▸ Problem statement
Everything from the line containing "11:00 am - 9:00 pm" through the last line of the material must be restated word for word, and only that.

Source records: Begin

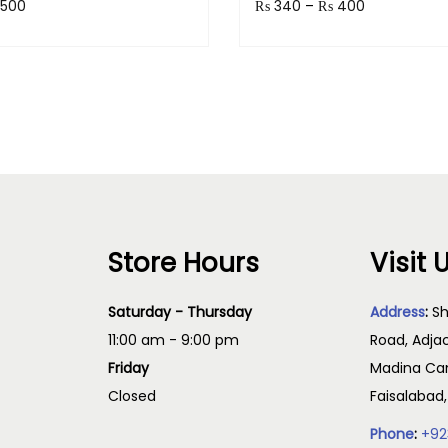
500
₨
340
–
₨
400
 50 points.
Earn up to 40 points.
Select options
Select option
Store Hours
Visit 
Saturday - Thursday
Address
:
Sh
11:00 am - 9:00 pm
Road, Adja
Friday
Madina Cam
Closed
Faisalabad
Phone
:
+92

Source records: End

▸ Written reply
11:00 am - 9:00 pm
Road, Adja
Friday
Madina Cam
Closed
Faisalabad
Phone
:
+92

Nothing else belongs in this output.